Task goal
If a line in the entries below includes the string "Books", copy it out.

Extracted page text data
──────────────────────────────

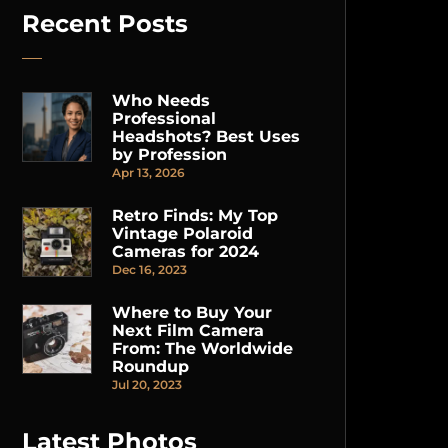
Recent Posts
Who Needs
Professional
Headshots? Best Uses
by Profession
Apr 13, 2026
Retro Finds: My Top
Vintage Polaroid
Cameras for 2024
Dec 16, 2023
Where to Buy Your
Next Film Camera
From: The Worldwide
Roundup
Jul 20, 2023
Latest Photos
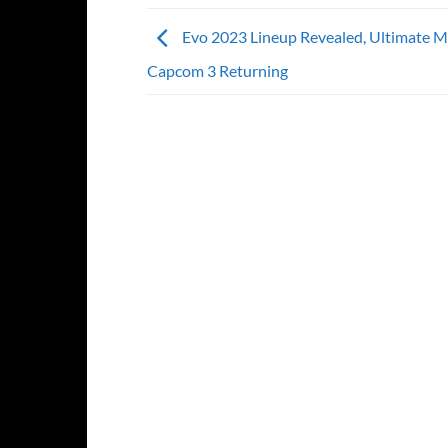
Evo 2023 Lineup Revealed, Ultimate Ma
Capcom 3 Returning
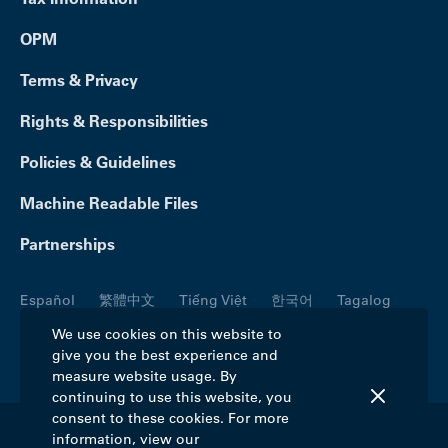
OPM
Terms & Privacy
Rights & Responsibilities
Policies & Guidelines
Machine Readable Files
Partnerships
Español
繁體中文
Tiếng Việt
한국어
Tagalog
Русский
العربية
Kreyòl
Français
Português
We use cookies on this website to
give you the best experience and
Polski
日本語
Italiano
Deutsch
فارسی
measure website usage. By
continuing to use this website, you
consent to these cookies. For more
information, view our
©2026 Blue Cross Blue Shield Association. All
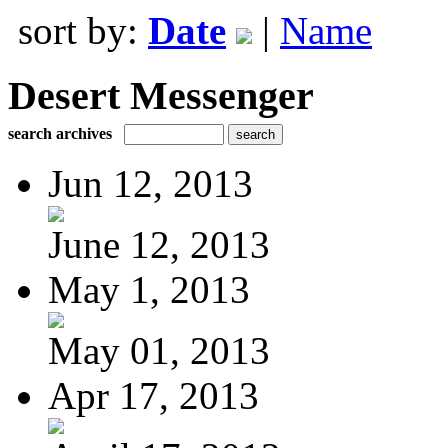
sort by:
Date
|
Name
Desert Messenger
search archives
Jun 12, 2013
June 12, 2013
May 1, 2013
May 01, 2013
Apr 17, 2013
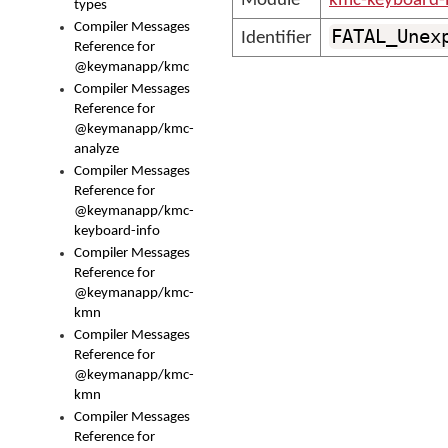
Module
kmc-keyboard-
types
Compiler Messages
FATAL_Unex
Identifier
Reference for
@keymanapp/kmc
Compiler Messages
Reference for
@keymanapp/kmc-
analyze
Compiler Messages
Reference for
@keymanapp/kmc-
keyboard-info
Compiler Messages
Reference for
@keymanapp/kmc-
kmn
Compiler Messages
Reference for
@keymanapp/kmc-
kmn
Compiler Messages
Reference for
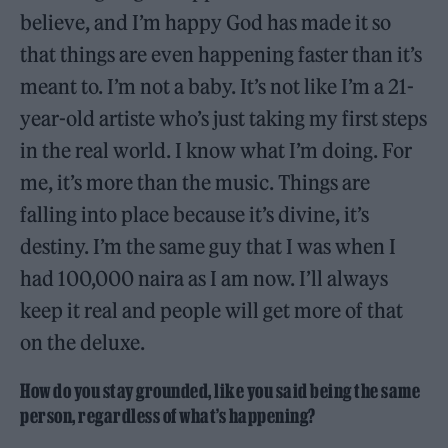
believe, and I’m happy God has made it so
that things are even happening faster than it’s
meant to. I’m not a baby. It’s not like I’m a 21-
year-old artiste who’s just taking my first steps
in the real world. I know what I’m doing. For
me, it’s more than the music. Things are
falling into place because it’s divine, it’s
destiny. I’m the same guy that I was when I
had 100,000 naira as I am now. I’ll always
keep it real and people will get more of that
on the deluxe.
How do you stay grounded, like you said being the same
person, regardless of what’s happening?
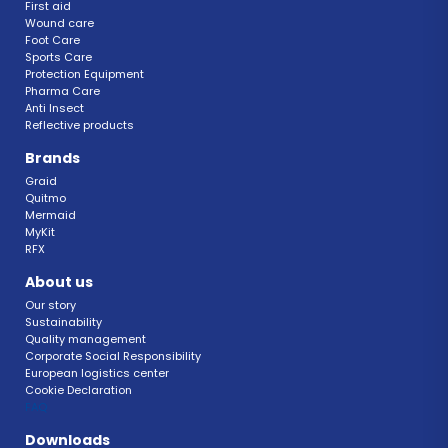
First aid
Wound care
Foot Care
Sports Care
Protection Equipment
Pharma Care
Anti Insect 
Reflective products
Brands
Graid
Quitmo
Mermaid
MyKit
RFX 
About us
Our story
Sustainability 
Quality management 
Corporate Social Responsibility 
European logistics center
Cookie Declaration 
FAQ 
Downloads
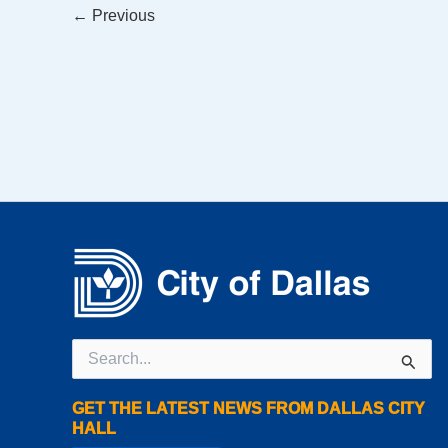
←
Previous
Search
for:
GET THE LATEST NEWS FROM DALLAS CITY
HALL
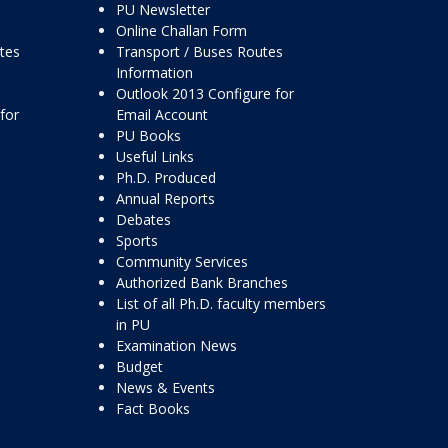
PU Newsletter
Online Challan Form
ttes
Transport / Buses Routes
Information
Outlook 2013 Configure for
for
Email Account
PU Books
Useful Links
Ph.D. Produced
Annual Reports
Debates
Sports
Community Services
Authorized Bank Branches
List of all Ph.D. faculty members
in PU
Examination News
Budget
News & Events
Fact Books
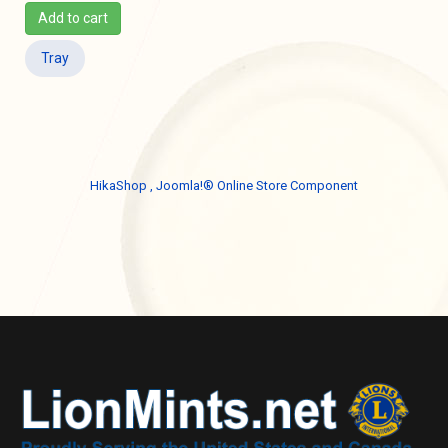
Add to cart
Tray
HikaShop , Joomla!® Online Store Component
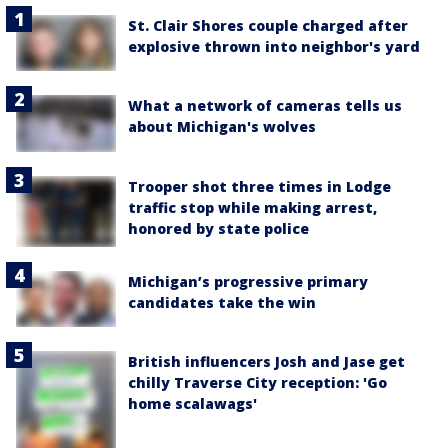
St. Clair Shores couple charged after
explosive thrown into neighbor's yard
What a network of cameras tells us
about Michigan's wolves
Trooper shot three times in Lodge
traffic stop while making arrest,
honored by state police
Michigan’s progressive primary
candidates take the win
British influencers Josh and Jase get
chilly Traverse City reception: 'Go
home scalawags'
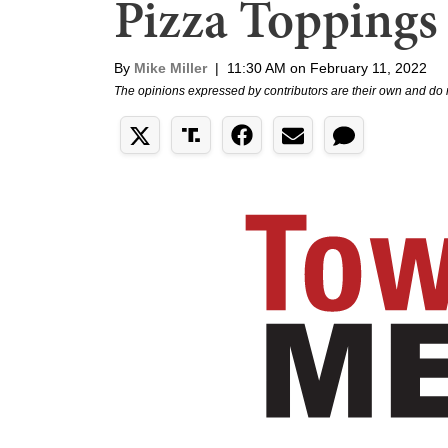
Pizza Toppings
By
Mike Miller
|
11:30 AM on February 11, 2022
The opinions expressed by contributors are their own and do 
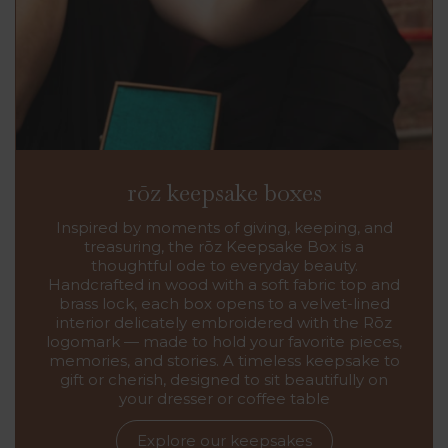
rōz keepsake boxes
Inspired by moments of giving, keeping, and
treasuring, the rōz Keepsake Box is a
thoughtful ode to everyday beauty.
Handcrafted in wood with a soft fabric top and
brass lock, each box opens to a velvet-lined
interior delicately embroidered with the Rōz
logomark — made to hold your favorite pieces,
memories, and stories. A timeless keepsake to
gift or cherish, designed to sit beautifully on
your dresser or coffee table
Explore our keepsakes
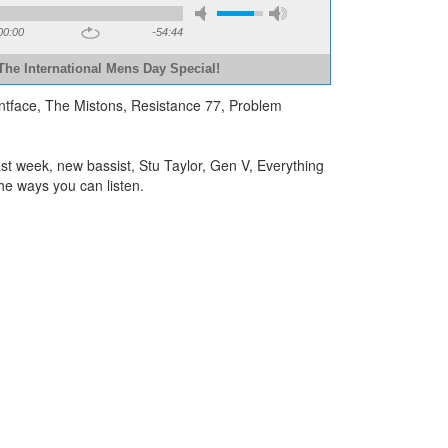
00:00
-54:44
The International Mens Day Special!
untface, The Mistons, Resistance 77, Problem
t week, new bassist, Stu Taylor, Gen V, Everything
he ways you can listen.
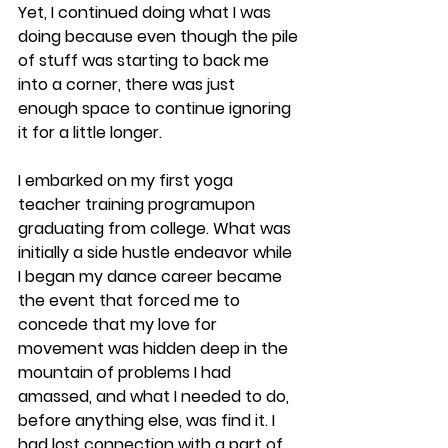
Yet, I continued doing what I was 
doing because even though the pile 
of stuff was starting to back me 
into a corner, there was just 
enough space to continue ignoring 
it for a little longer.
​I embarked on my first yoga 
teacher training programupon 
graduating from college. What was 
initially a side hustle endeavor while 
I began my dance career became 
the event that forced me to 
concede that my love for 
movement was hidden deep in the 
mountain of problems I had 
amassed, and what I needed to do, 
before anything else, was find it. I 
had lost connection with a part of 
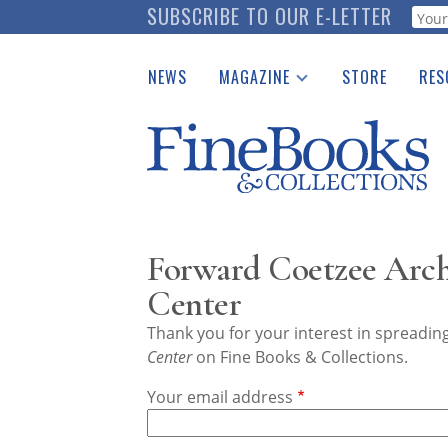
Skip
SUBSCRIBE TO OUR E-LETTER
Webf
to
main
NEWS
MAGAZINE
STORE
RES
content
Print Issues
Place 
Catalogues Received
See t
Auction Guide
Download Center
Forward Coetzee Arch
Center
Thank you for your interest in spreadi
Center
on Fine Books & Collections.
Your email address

──────────────────────────────

Task answer
PU Books
Fact Books
on Fine Books & Collections.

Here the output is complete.